How to add type hints into Python 2.7 project
Posted on Mon, 11 Dec 2017 in Python
Many times I wrote that type hints in Python help to work with big or moderate projects. However, if you decide to add them to your project, you have to check your project regularly using CI. And this kind of checks is not easy to implement. This article is my story about obstacles in this process.
I'm trying to add type hints to our project for a while. And now I have a bunch of methods how to do it more efficiently, fast, and painless. I spend many days trying to find them. Now I want to share my experience.
I have to notice that the most painful problems are connected with Python 2.7 syntax. Many of them vanish after switching to Python 3.x. Another big problem is lack of good examples. It easy to find some good code examples in our codebase. However, all of them are under the NDA and they are relatively big. On the other hand, small examples are not enough illustrative.
Small pieces
Do not try to add type hints for the whole project. Firstly, if you can add hints for the whole project in a reasonable time, possibly your project isn't big enough. Secondly, if your project is big, you will dramatically slow your down. You will get a zillion of errors.
It is much better to divide a project into smaller pieces and add types to them. Ideally, that peace should be small enough to fix all errors in a half an hour or so. For me, it means that mypy should return no more than 10-15 errors. So I usually check one middle size module a time. There is no anything wrong if you slice the project into thin pieces.
It is better to fix errors bottom-up way. I check submodules first. After them, I check their parent module.
Make type checks for every pull request you made
It's very easy to check types for a couple of files. It's a bit harder to do the same for a dozen. Usually, pull request consist of less than dozen files. So checking types for that files doesn't take you much time. However, it could increase a velocity of adding type annotation into your project.

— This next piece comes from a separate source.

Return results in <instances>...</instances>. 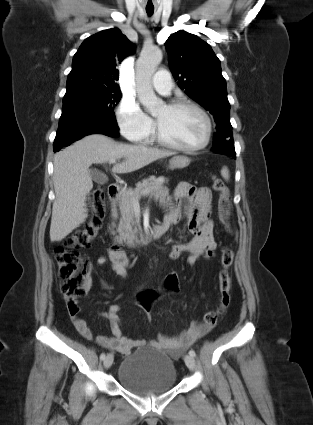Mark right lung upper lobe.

This way have a bonus. It could show you several potential problems in the project. It is usually hard to understand where to start adding type checks first. A pull request shows errors that should be fixed first. Files from PRs are good candidates to check. They are under active development.
Weak checks first
It's cool to add type hints with maximum details. It's cool to have code without any Any
annotations. However, it's next to impossible to do from scratch. Some parts could require refactoring. Sometimes there is no way to pass all checks with a current version of the code. Then you have two options: rewrite that parts or ignore checks.

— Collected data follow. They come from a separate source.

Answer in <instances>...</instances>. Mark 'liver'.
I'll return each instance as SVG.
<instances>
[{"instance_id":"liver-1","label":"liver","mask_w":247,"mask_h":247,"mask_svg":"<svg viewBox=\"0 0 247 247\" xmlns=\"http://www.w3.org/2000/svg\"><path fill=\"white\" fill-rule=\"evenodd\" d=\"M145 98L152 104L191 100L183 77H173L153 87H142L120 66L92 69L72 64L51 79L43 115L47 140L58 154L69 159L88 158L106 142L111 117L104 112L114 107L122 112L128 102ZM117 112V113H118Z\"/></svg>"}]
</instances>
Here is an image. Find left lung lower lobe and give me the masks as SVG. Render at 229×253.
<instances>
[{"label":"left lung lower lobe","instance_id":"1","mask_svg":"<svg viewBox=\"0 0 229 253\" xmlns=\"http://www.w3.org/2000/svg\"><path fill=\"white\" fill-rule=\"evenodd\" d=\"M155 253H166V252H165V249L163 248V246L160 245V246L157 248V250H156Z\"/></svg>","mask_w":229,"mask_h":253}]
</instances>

Meanwhile, weak checks are better than no checks. General type hints are better than no hints. In most cases marking a parameter or a variable with the most generic type is more useful than a variable without any type hint.
Any
is a good option sometimes. At least it allows you to add some annotations. And mypy allows you to find all Any
in your project later. So there is no reason to spend much time trying to find an accurate type for every line in a code. Make your project pass all weak checks first.
CI first
One of my worst mistakes was adding type hints before implementing automatic tests in CI. mypy shows a significant amount of errors even on a project without any type hints. Most of them are something like "Need type annotation for a variable" or error shows that some variable has different value type then it has in a base class.
class Foo(object):
boo = None
class Boo(Foo):
boo = 'boo'
example01.py:6: error: Incompatible types in assignment
boo = []
foo = {}
example02.py:1: error: Need type annotation for variable
example02.py:3: error: Need type annotation for variable
Usually, there are a lot of places in a project with that kind of errors. But there are no problems to fix them. It'll take no more than a couple of days to fix them all.
But if you have type annotations and no CI checks, errors could be more difficult to solve.

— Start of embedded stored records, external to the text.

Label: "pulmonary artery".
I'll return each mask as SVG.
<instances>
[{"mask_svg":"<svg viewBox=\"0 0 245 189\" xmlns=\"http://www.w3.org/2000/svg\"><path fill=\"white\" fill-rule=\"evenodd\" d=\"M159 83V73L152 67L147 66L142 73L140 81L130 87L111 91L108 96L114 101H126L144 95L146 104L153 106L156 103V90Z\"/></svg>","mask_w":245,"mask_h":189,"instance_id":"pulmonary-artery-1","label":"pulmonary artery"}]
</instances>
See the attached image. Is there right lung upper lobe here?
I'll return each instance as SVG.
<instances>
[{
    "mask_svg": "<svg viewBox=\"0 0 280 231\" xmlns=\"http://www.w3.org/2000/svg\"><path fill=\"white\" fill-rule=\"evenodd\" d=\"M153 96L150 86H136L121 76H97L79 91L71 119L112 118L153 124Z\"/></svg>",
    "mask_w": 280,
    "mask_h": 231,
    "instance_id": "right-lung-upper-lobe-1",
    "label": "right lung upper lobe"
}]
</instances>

Firstly, sometimes function interface does not match type annotations.
This type of errors is common in Python 2.7 projects where comments are used for type hints. And such errors are not easiest to deal with. Reading function interface is not enough to understand types of its parameters.
import datetime
def convert_to_timedelta(step):
# does something and return timedelta
def foo(since, until, step):
# type: (datetime, datetime) -> Generator[datetime, None, None]
step = convert_to_timedelta(step)
while since < until:
yield since
since += step
example03.py:8: error: Type signature has too few arguments
What type should be step
in this context? Could it be timedelta
? Perhaps. Or is it int
? Why not?. It depends on convert_to_timedelta
realisation. But there is no type hint for this function. So, fix this error is not easy.
Of course, you always can just delete hint for foo
or choose Any
as a type of step
. It looks like a step backward. In some really difficult situation, it is an option.
If an unannotated parameter appears somewhere in the middle of function interface, it becomes even more difficult. For example, let's use the same function. But this time step
appears in the middle.
def foo(since, step, until):
# type: (datetime, datetime) -> Generator[datetime, None, None]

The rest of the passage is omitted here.